WORK TO BE COMPLETED:
Show all lines containing "cookie" from the data below.

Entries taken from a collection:
== Segment start ==

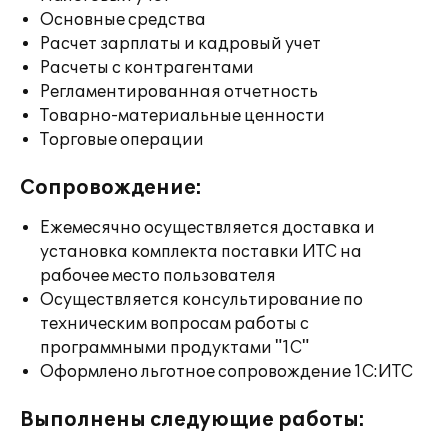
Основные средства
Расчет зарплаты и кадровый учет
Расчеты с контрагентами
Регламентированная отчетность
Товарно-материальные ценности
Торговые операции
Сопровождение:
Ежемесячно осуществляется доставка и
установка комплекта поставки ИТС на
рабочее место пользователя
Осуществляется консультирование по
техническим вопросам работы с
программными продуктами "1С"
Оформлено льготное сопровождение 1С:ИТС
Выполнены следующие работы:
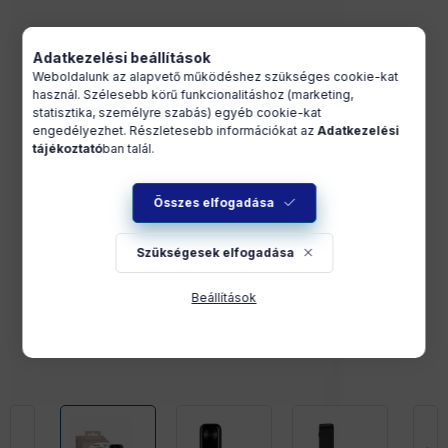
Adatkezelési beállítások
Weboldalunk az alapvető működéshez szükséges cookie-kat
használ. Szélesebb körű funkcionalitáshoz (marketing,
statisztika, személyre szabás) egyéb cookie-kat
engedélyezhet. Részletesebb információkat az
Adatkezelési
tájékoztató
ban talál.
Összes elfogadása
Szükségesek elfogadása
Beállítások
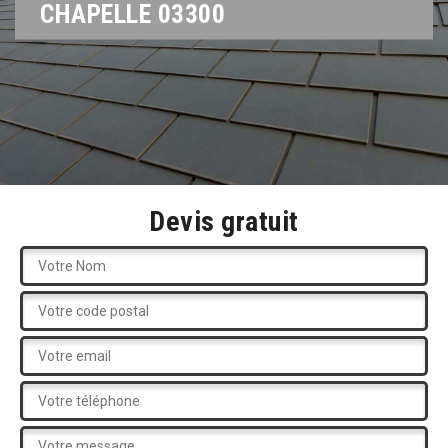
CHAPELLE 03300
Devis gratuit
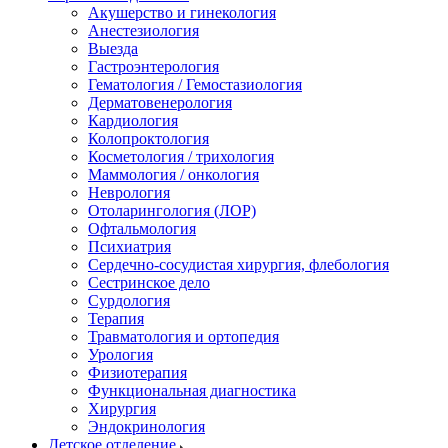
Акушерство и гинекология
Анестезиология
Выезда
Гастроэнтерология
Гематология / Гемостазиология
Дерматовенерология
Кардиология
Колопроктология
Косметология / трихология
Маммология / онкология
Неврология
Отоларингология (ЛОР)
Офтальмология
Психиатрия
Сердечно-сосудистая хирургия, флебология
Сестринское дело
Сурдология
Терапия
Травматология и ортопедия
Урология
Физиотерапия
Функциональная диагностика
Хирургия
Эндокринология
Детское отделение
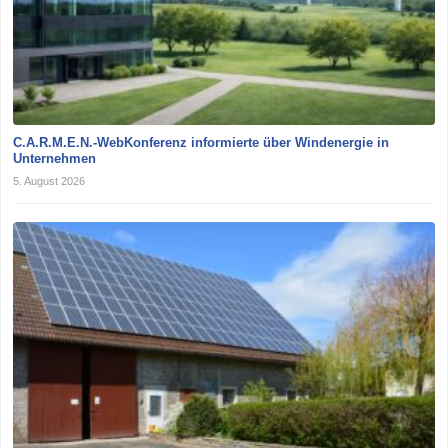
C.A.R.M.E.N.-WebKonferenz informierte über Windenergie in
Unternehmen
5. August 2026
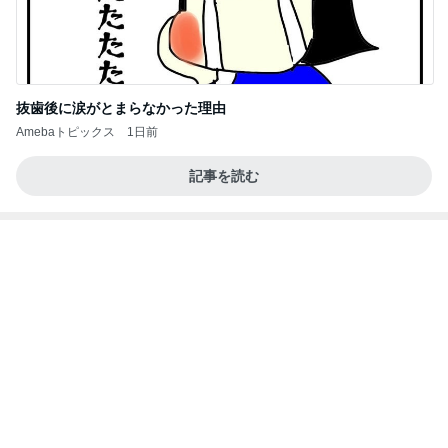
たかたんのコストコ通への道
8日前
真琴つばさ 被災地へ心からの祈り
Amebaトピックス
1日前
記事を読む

== Segment end ==
== Segment start ==

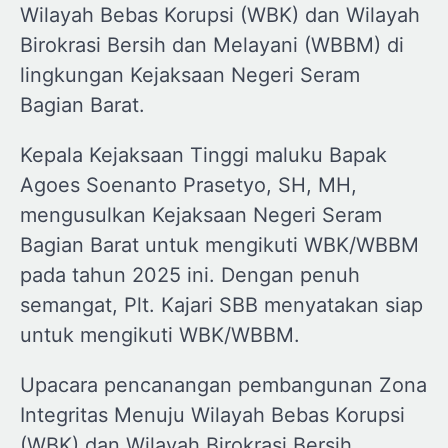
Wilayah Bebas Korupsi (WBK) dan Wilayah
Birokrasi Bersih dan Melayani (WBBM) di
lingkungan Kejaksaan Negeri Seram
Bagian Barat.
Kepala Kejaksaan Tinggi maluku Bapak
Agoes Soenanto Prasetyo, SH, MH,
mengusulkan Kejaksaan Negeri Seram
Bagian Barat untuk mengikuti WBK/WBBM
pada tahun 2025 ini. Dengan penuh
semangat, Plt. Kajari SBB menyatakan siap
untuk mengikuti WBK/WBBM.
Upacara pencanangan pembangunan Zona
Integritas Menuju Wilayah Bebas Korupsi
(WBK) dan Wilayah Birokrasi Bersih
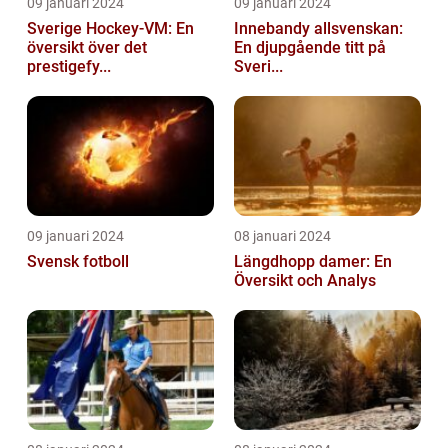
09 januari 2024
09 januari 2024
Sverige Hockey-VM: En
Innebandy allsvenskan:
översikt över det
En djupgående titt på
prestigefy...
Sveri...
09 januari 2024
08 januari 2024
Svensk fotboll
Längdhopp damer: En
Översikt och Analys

== Segment end ==

SOLVED EXERCISE:
Weboldalunk az alapvető működéshez szükséges cookie-kat
statisztika, személyre szabás) egyéb cookie-kat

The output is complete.